SOURCE DATA

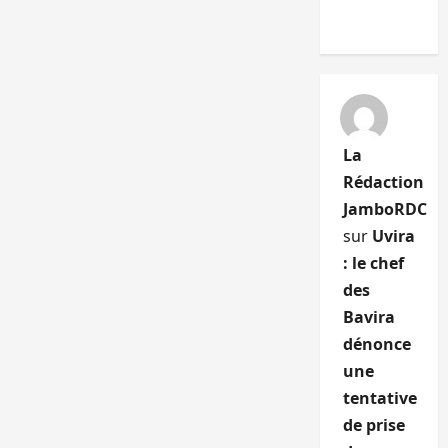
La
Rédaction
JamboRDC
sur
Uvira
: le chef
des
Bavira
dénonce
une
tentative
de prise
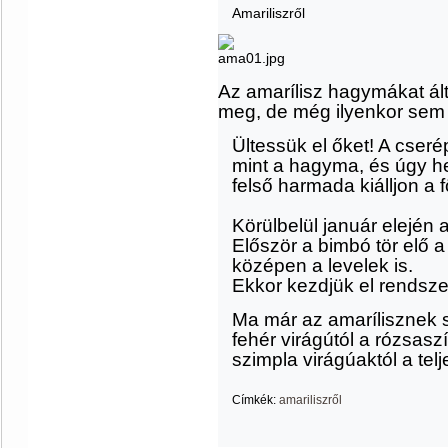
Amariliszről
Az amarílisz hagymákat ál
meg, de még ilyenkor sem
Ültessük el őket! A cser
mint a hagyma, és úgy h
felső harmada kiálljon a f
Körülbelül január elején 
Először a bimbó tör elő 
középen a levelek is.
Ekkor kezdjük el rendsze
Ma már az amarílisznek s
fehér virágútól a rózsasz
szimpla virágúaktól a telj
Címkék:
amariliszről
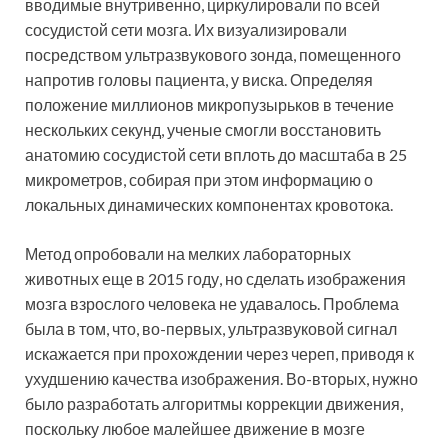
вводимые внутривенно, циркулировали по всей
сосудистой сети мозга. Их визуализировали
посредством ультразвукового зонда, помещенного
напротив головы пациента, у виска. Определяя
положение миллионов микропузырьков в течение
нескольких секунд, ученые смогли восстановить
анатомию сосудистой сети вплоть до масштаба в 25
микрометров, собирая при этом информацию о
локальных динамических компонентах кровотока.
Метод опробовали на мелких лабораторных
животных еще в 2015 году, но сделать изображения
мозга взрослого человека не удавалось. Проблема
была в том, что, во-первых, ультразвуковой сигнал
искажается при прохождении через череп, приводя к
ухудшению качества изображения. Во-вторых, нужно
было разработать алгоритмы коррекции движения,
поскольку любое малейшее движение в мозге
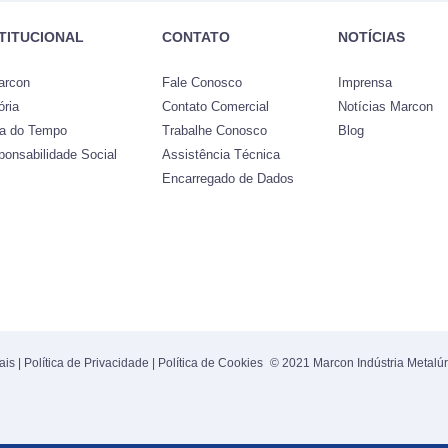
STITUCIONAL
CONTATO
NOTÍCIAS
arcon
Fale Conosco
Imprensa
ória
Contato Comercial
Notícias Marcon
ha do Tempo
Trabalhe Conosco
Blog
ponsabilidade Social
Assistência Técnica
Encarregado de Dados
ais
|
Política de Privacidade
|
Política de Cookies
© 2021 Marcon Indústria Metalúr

...

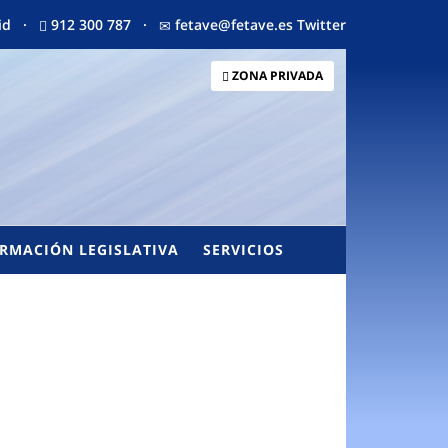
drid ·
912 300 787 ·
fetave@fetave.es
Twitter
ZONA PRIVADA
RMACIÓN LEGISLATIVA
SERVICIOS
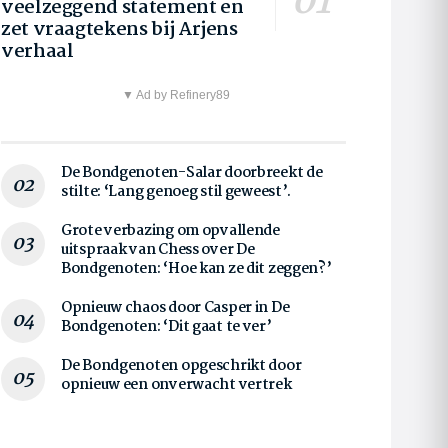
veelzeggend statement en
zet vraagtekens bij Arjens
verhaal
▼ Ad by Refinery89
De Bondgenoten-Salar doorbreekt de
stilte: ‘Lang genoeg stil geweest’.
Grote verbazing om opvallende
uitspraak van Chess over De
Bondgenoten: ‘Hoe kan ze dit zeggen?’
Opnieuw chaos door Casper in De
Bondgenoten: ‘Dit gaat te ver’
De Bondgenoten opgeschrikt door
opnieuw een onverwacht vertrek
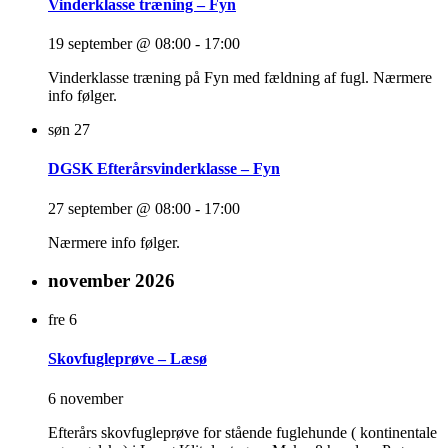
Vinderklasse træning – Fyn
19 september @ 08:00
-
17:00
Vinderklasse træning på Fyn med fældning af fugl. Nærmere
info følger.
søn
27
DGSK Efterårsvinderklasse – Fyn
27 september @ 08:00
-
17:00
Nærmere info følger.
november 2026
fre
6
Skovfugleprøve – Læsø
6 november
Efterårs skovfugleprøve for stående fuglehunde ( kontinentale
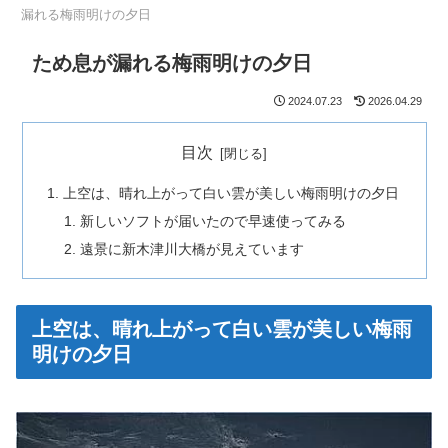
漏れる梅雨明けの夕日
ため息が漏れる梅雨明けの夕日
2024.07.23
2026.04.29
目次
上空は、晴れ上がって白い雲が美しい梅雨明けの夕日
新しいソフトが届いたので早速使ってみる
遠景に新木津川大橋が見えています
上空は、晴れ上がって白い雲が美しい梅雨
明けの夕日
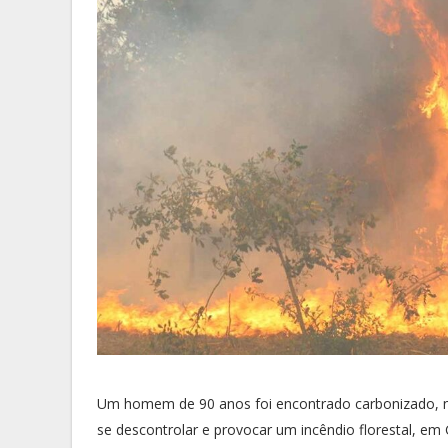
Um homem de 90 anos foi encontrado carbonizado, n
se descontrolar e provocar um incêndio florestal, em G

EXERCISE
Start at the line above containing "Ekkor kezdjük el rendsze" and stop at the line containing "нескольких секунд, ученые смогли восстановить": print those lines and everything between them exactly, but not the pictures.

RESULT BELOW
Ekkor kezdjük el rendsze
Ma már az amarílisznek s
fehér virágútól a rózsasz
szimpla virágúaktól a telj
Címkék:
amariliszről
вводимые внутривенно, циркулировали по всей
сосудистой сети мозга. Их визуализировали
посредством ультразвукового зонда, помещенного
напротив головы пациента, у виска. Определяя
положение миллионов микропузырьков в течение
нескольких секунд, ученые смогли восстановить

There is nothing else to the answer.